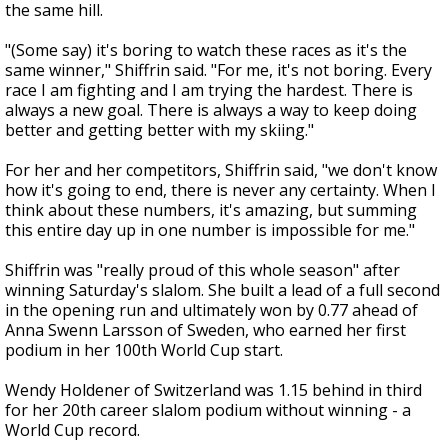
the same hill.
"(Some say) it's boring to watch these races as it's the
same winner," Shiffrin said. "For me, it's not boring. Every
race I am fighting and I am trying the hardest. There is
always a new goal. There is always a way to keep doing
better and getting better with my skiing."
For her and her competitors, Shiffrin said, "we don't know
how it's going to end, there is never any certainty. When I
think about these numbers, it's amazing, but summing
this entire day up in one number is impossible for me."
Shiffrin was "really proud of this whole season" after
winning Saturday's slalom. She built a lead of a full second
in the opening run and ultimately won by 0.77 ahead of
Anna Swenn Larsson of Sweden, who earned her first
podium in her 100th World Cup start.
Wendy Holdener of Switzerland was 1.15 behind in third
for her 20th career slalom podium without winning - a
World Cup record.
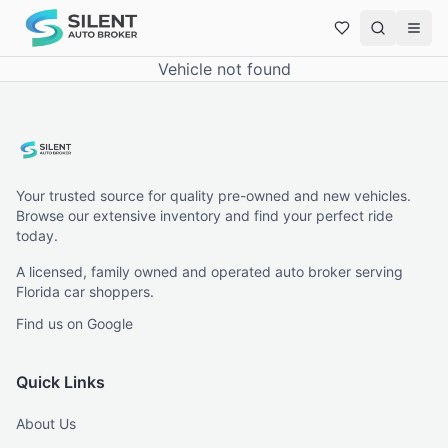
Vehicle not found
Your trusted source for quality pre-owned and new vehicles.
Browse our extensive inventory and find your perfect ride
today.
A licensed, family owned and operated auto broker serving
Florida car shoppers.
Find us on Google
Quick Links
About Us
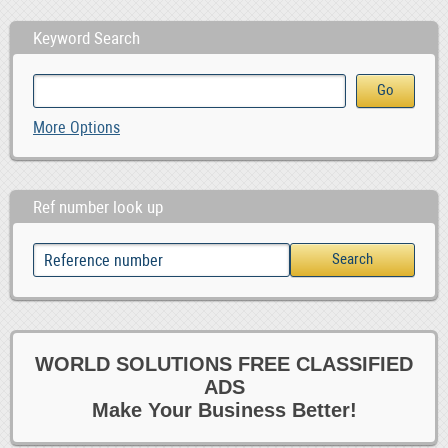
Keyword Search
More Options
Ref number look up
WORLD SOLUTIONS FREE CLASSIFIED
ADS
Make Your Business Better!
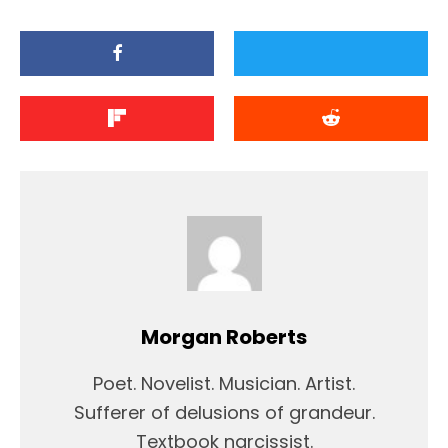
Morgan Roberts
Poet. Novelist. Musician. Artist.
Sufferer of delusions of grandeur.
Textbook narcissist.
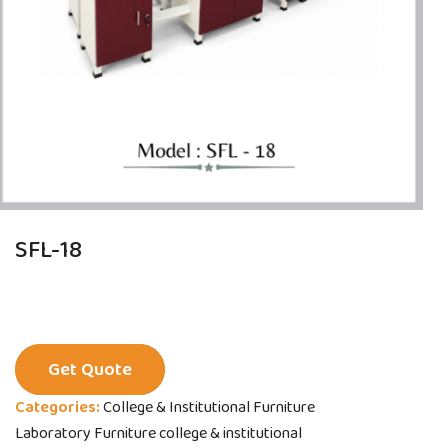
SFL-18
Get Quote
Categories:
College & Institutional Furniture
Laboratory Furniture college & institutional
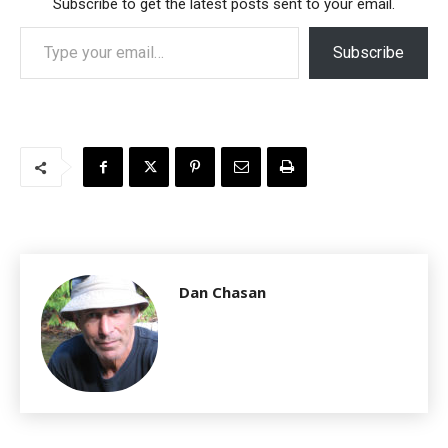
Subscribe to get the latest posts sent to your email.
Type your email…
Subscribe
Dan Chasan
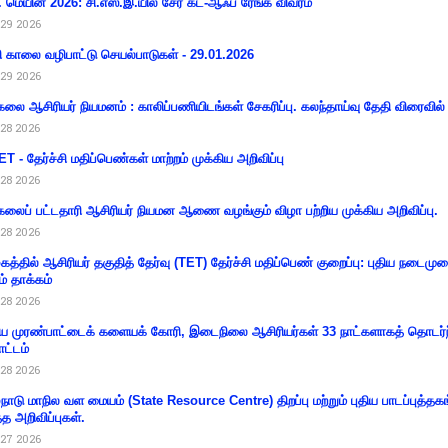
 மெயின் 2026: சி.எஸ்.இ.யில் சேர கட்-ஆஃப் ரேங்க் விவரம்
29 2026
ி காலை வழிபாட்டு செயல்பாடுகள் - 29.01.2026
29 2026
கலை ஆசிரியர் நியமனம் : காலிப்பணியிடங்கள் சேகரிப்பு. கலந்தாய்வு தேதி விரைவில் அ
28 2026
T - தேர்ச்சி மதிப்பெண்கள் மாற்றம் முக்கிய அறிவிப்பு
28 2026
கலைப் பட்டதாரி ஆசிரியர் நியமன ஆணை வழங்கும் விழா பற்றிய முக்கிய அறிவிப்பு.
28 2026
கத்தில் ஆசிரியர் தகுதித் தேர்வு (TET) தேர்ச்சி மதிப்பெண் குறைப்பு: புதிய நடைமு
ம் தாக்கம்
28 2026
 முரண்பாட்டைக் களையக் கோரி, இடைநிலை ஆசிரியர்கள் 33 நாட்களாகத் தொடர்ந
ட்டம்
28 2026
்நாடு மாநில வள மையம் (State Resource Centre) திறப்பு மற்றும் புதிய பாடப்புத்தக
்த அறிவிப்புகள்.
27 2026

[PROBLEM TO SOLVE] Every line of the material above that includes the string "said" is required.

[ANSWER]
same winner," Shiffrin said. "For me, it's not boring. Every
For her and her competitors, Shiffrin said, "we don't know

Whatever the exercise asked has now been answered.